The multinuclear NMR data (chemical shifts and coupling constants) in combination with the results of a careful analysis of various 2D experiments for the methyl derivatives of capecitabine led to the identification and distinction of tautomeric forms of the main compound. Based on the full sets of the NMR parameters for each tautomer, the presence of two tautomeric forms of capecitabine was detected in the aprotic organic solvents (DMSO and THF). Two forms (I and II, Figure 2) in comparable amounts were observed in the aprotic THF solutions at room temperature, whereas in the more polar and vicious aprotic DMSO solution the carbamate form I was dominant. Lowering the temperature in THF increased the population of form I. The comparison of the NMR parameters for capecitabine and its methyl derivatives with those obtained for capecitabine in H2O/D2O shows that the predominant and only form in water is carbamate I. Moreover, the acidification of the aprotic THF solution containing capecitabine resulted in the protonation of capecitabine at the N3 pyrimidinone nitrogen atom of the carbamate form I. The comparison of the 15N-NMR chemical shifts for protonated capecitabine in the solution (δ = −221.0, −225.8 and −259.4 ppm) with those for capecitabine in the solid state presented earlier [14] (δ = −211.1, −236.4 and −241.9 ppm) showed distinctly that the participation of hydrogen bonding plays a key role in establishing the molecular structure in the solid state [14]. The issue of capecitabine’s correct notation still remains open but it seems that there is no need to change the notation of capecitabine used so far (I).

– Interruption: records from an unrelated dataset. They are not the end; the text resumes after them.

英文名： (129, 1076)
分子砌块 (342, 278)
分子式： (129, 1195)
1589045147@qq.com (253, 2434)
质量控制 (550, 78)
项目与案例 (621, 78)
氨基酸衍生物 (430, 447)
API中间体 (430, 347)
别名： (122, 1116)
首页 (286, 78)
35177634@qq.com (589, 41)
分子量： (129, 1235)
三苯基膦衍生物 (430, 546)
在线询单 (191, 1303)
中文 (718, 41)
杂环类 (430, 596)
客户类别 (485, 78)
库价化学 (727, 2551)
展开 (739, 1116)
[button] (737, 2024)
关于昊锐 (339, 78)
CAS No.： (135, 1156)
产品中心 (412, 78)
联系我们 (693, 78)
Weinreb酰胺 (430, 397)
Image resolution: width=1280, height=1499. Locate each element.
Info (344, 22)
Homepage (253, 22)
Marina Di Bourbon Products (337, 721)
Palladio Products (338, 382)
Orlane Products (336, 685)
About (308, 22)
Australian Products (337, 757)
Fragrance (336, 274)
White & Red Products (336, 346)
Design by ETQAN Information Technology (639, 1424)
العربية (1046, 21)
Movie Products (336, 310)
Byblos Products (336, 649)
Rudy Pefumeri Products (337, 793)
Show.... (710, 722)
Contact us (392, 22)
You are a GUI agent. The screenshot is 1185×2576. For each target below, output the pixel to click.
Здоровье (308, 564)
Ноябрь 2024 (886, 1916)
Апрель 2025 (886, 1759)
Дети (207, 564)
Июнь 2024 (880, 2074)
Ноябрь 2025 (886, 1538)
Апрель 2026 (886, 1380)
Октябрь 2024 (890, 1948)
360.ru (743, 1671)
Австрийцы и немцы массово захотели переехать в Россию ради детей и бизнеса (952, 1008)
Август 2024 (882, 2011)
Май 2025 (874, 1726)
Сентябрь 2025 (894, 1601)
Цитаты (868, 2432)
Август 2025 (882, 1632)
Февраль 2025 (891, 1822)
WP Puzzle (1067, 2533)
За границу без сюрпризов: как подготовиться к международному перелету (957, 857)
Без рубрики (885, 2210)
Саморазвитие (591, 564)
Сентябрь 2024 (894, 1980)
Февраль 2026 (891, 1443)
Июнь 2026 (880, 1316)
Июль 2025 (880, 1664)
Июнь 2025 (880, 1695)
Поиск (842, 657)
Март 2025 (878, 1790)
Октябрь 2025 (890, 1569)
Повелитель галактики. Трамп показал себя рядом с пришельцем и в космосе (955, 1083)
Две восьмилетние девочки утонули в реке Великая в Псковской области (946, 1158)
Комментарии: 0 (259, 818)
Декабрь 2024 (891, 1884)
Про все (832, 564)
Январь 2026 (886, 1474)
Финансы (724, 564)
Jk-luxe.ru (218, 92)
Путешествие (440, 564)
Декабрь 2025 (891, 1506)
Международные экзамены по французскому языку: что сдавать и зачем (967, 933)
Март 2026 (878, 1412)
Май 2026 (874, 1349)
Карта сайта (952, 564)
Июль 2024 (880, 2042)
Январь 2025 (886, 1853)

The experimental findings are supported by the quantum mechanical DFT calculations of the molecular energies, nuclear shielding constants, and spin-spin coupling constants. The theoretically predicted NMR parameters correlate reasonably well with the experimental counterparts. The estimation of certain unavailable experimental data is possible with the use of the linear regression.